FWIW there's .covignore which is not being picked up by the bot here (works on the repo, ropensci/fastMatMR#18). Package coverage is:

> covr::package_coverage()
fastMatMR Coverage: 94.69%
src/from_file.cpp: 93.88%
src/to_file.cpp: 94.23%
R/fastMatMR-package.R: 100.00%
mpadge commented

@HaoZeke is indeed right there - the failing coverage check is a bug on our side, and not this submission.

@ropensci-review-bot assign @maelle as editor

Assigned! @maelle is now the editor

maelle commented

πŸ‘‹ @HaoZeke! Nice to see you as an author this time around, thank you for your submission! πŸ˜€

A few comments/questions before we proceed to the reviewer search:

  • Why add the bundled files to .covrignore, if they contribute to the functionality of the package?
  • I see you use conventional commits, nice. How is the changelog generated? I see ropensci/fastMatMR#17 Disclaimer: I contribute to https://github.com/cynkra/fledge/
  • In the example where you use -> I'd suggest using <- instead since the former is more rare.
  • In the README you write "writing and reading from other R objects". Could you please elaborate, adding a few sentences about this to the README?
  • To me the second part of the README, "Development", belongs to the contributing guide, so you could move the content and instead point contributors to the contributing guide.
  • In the contributing guide could you please add a link to pixi? I for instance do not know what it is.
  • In the issue tracker there are a few enhancement issues. What's the timeline for them, are they "nice to have" or do you intend to tackle them soon? If so should the review wait?

Thank you!

πŸ‘‹ @HaoZeke! Nice to see you as an author this time around, thank you for your submission! πŸ˜€

^_^

A few comments/questions before we proceed to the reviewer search:

* Why add the bundled files to .covrignore, if they contribute to the functionality of the package?

This is because there is no need to expose bindings of the inner workings of the fast_matrix_market C++ library to R users. This approach is also taken by other libraries which bundle C++ libraries, like RCppEigen.

The user-facing C++ functions are in src/ and covered by tests.
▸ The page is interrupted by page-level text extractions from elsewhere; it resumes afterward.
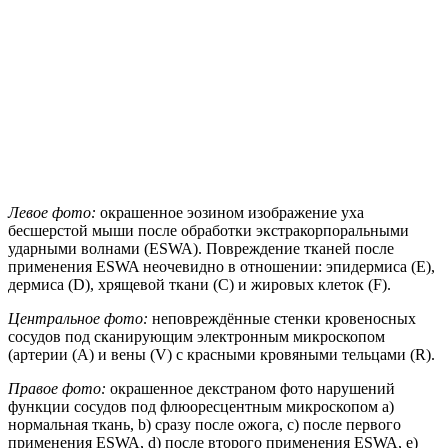
Левое фото:
окрашенное эозином изображение уха
бесшерстой мыши после обработки экстракорпоральными
ударными волнами (ESWA). Повреждение тканей после
применения ESWA неочевидно в отношении: эпидермиса (E),
дермиса (D), хрящевой ткани (C) и жировых клеток (F).
Центральное фото:
неповреждённые стенки кровеносных
сосудов под сканирующим электронным микроскопом
(артерии (A) и вены (V) с красными кровяными тельцами (R).
Правое фото:
окрашенное декстраном фото нарушений
функции сосудов под флюоресцентным микроскопом a)
нормальная ткань, b) сразу после ожога, c) после первого
применения ESWA, d) после второго применения ESWA, e)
* I see you use conventional commits, nice. How is the changelog generated? I see [DOC: Fix news HaoZeke/fastMatMR#17](https://github.com/HaoZeke/fastMatMR/issues/17) Disclaimer: I contribute to https://github.com/cynkra/fledge/

That's a very cool library, I am currently using towncrier and tbump which are fairly generic tools.

* In the example where you use `->` I'd suggest using `<-` instead since the former is more rare.

* In the README you write "writing and reading from other R objects". Could you please elaborate, adding a few sentences about this to the README?

* To me the second part of the README, "Development", belongs to the contributing guide, so you could move the content and instead point contributors to the contributing guide.

* In the contributing guide could you please add a link to pixi? I for instance do not know what it is.

Yup these are great suggestions, updated the package with them.

* In the issue tracker there are a few enhancement issues. What's the timeline for them, are they "nice to have" or do you intend to tackle them soon? If so should the review wait?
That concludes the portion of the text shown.